With lockdep, the lock acquisition and release in complete_with_flags()
would splat, though this could be handled by using a low-level lock
acquisition and release that didn't mess with lockdep.  With the resulting
risks of missed deadlock detection, of course!

With tracing enabled, there is the trace_sched_waking() within
try_to_wake_up() along with the trace_sched_wakeup() within
ttwu_do_wakeup().  And more beyond that, but I am lazy this morning.  ;-)

> Another thing to consider is that rcutree_migrate_callbacks() may execute
> concurrently with rcutree_report_cpu_dead() otherwise. This might work ok,
> despite the WARN_ON_ONCE(rcu_rdp_cpu_online(rdp)) in
> rcutree_migrate_callbacks(). But that's doesn't make it more a good idea :-)
> 
> As for the reason why calling complete() _after_ rcutree_report_cpu_dead():
> 
>     """
>     Paul noticed that the conversion of the death reporting introduced a race
>     where the outgoing cpu might be delayed after waking the controll processor,
>     so it might not be able to call rcu_report_dead() before being physically
>     removed, leading to RCU stalls.
>     """

There were also ARM32 splats that have aged out of my mental cache.

> I'm lacking details but perhaps the call to __cpu_die() by the control CPU on
> some archs may kill the CPU before it used to reach rcu_report_dead() ? No idea.
> But we need to know if __cpu_die() can kill the CPU before it reaches
> arch_cpu_idle_dead(). If it's not the case, then we can do something like this:
> 
> diff --git a/kernel/context_tracking.c b/kernel/context_tracking.c
> index 24b1e1143260..fb5b866c2fb3 100644
> --- a/kernel/context_tracking.c
> +++ b/kernel/context_tracking.c
> @@ -31,7 +31,6 @@ DEFINE_PER_CPU(struct context_tracking, context_tracking) = {
>  	.dynticks_nesting = 1,
>  	.dynticks_nmi_nesting = DYNTICK_IRQ_NONIDLE,
>  #endif
> -	.state = ATOMIC_INIT(RCU_DYNTICKS_IDX),

Don't you still need the initial state for the boot CPU?

>  };
>  EXPORT_SYMBOL_GPL(context_tracking);
>  
> diff --git a/kernel/sched/idle.c b/kernel/sched/idle.c
> index 6e78d071beb5..7ebaf04af37a 100644
> --- a/kernel/sched/idle.c
> +++ b/kernel/sched/idle.c
> @@ -307,6 +307,7 @@ static void do_idle(void)
>  
>  		if (cpu_is_offline(cpu)) {
>  			cpuhp_report_idle_dead();
> +			ct_state_inc(RCU_DYNTICKS_IDX);
>  			arch_cpu_idle_dead();
>  		}
>  
> This mirrors rcutree_report_cpu_starting() -> rcu_dynticks_eqs_online()
> And then we can make RCU-TASKS not worry about rcu_cpu_online() anymore
> and only care about the context tracking.

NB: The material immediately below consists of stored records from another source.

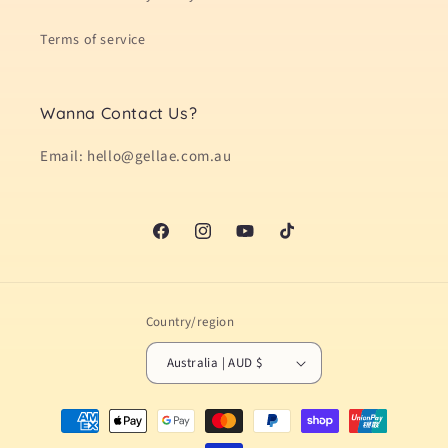
Terms of service
Wanna Contact Us?
Email: hello@gellae.com.au
Facebook
Instagram
YouTube
TikTok
Country/region
Australia | AUD $
Payment
methods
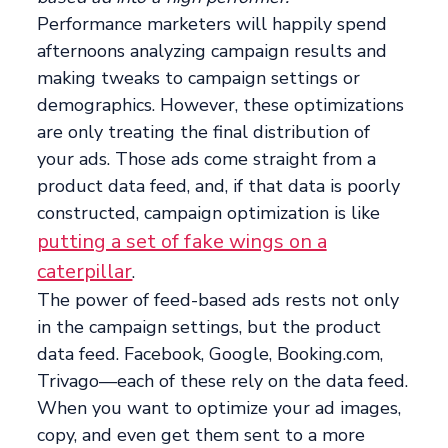
Performance marketers will happily spend
afternoons analyzing campaign results and
making tweaks to campaign settings or
demographics. However, these optimizations
are only treating the final distribution of
your ads. Those ads come straight from a
product data feed, and, if that data is poorly
constructed, campaign optimization is like
putting a set of fake wings on a
caterpillar
.
The power of feed-based ads rests not only
in the campaign settings, but the product
data feed. Facebook, Google, Booking.com,
Trivago—each of these rely on the data feed.
When you want to optimize your ad images,
copy, and even get them sent to a more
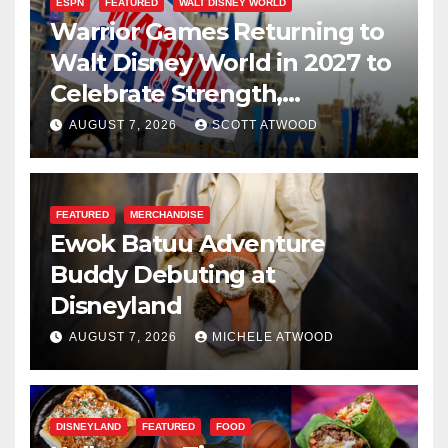
ESPN
FEATURED
WALT DISNEY WORLD
Warrior Games Returning to
Walt Disney World in 2027 to
Celebrate Strength,
Resilience, and Service
AUGUST 7, 2026
SCOTT ATWOOD
FEATURED
MERCHANDISE
Ewok Batuu Adventure
Buddy Debuting at
Disneyland
AUGUST 7, 2026
MICHELE ATWOOD
DISNEYLAND
FEATURED
FOOD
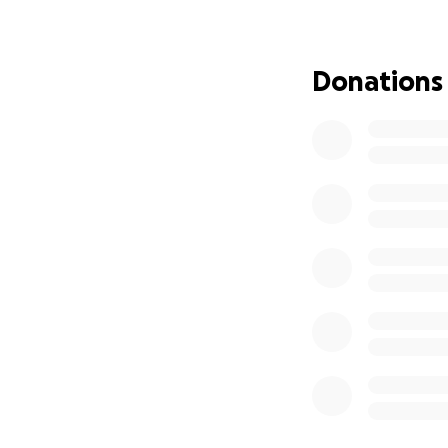
Donations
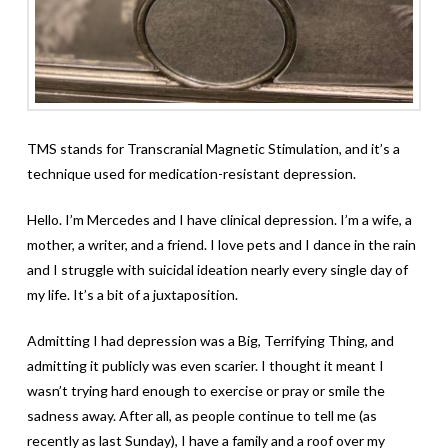
TMS stands for Transcranial Magnetic Stimulation, and it’s a
technique used for medication-resistant depression.
Hello. I’m Mercedes and I have clinical depression. I’m a wife, a
mother, a writer, and a friend. I love pets and I dance in the rain
and I struggle with suicidal ideation nearly every single day of
my life. It’s a bit of a juxtaposition.
Admitting I had depression was a Big, Terrifying Thing, and
admitting it publicly was even scarier. I thought it meant I
wasn’t trying hard enough to exercise or pray or smile the
sadness away. After all, as people continue to tell me (as
recently as last Sunday), I have a family and a roof over my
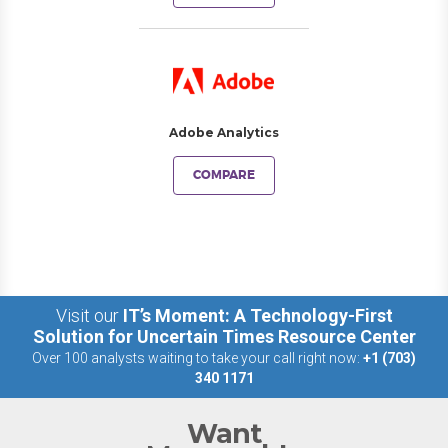
Adobe Analytics
COMPARE
Visit our
IT’s Moment: A Technology-First
Solution for Uncertain Times Resource Center
Over 100 analysts waiting to take your call right now:
+1 (703)
340 1171
Want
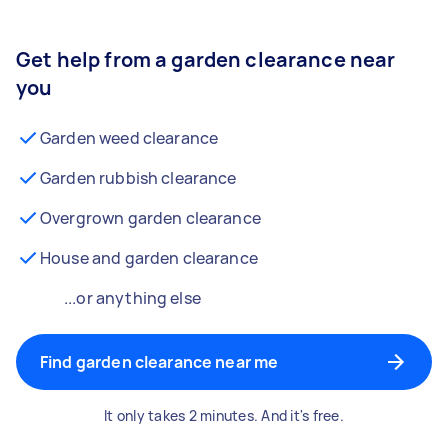
Get help from a garden clearance near
you
Garden weed clearance
Garden rubbish clearance
Overgrown garden clearance
House and garden clearance
...or anything else
Find garden clearance near me
It only takes 2 minutes. And it's free.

For that to work, we need all architectures to be OK for Tasks Rude RCU
being removed, right?  Plus that would make all of arch_cpu_idle_dead()
untraceable.  Is that a good thing?

> The CPU up path looks saner with rcutree_report_cpu_starting() called early
> enough on sane archs... Otherwise it's easy to fix case by case.
> 
> Thoughts?

Not entirly sure yet, but I agree some fix would be good!

							Thanx, Paul